Essa manipulação foi levada a um novo patamar com Edward Bernays, sobrinho de Freud e criador das relações públicas modernas. Bernays apropriou-se dos princípios psicanalíticos para elaborar estratégias de persuasão voltadas ao consumo e à formação da opinião pública. A partir daí, o inconsciente coletivo passou a ser direcionado por mecanismos simbólicos que estimulavam o desejo e a busca incessante por prazer, transformando o ato de consumir em uma via ilusória de realização pessoal e construção identitária. Surgiu, então, o que Bernays denominou “engenharia do consentimento”: um modelo de controle social que, sobretudo após a Segunda Guerra Mundial, utilizou técnicas psicológicas e comunicacionais para moldar comportamentos, preferências políticas e estilos de vida. A publicidade e a propaganda deixaram de apenas vender produtos — passaram a vender ideologias, afetos e modos de existir.

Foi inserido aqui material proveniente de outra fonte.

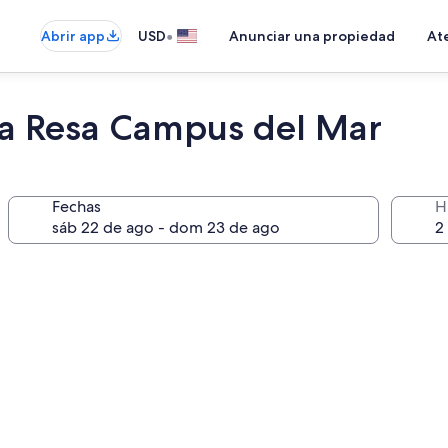
•
Abrir app
USD
Anunciar una propiedad
Ate
ria Resa Campus del Mar
Fechas
H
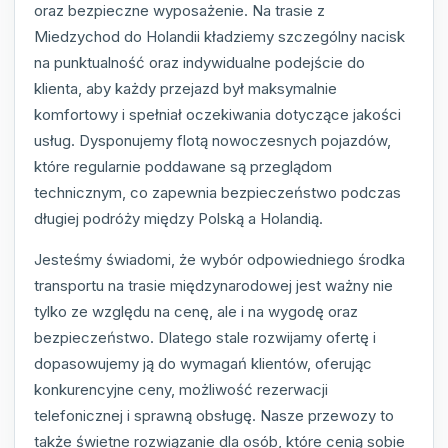
oraz bezpieczne wyposażenie. Na trasie z
Miedzychod do Holandii kładziemy szczególny nacisk
na punktualność oraz indywidualne podejście do
klienta, aby każdy przejazd był maksymalnie
komfortowy i spełniał oczekiwania dotyczące jakości
usług. Dysponujemy flotą nowoczesnych pojazdów,
które regularnie poddawane są przeglądom
technicznym, co zapewnia bezpieczeństwo podczas
długiej podróży między Polską a Holandią.
Jesteśmy świadomi, że wybór odpowiedniego środka
transportu na trasie międzynarodowej jest ważny nie
tylko ze względu na cenę, ale i na wygodę oraz
bezpieczeństwo. Dlatego stale rozwijamy ofertę i
dopasowujemy ją do wymagań klientów, oferując
konkurencyjne ceny, możliwość rezerwacji
telefonicznej i sprawną obsługę. Nasze przewozy to
także świetne rozwiązanie dla osób, które cenią sobie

Nesse cenário, a lógica do prazer desloca-se do consumo material para o consumo de visibilidade. A observação do escritor Umberto Eco torna-se particularmente pertinente: as redes sociais, segundo o autor, “deram voz a um exército de ignorantes”. Essa constatação sintetiza um fenômeno atual em que a ignorância deixa de ser constrangimento para converter-se em identidade social e algo que dá prazer. A cultura do conhecimento, antes associada ao prestígio do saber e à valorização da leitura, cede espaço à cultura da visibilidade e da opinião instantânea. O espaço digital, que poderia ampliar o acesso à informação e promover o pensamento crítico, transformou-se em uma arena de discursos passionais, onde o imediatismo substitui a reflexão e a emoção prevalece sobre a razão.

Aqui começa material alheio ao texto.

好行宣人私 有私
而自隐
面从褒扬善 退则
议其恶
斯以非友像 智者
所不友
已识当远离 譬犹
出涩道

Desse modo, a sociedade da informação deu lugar à sociedade da desinformação, marcada pela ostentação da ignorância — um fenômeno em que o desconhecimento é exibido como virtude e recompensado pela lógica algorítmica das plataformas, estimulando a dopamina. O ignorante contemporâneo não se esconde: ele se afirma, transforma o desinteresse pela verdade em estilo de vida e encontra nas redes o palco ideal para a autopromoção. Frases simplificadas e certezas infundadas circulam com mais força que o conhecimento fundamentado, pois o saber exige tempo, contexto e complexidade — elementos que colidem com a lógica da velocidade e do engajamento.

No cerne dessa inversão de valores, a questão central não é apenas quem fala, mas quem a sociedade escolhe ouvir. Cabe, portanto, àqueles comprometidos com o pensamento crítico resistir à tentação do ruído e reafirmar o compromisso ético com a verdade, a reflexão e a formação consciente do sujeito. Em tempos de algoritmos e ilusões, pensar continua sendo o mais subversivo dos atos.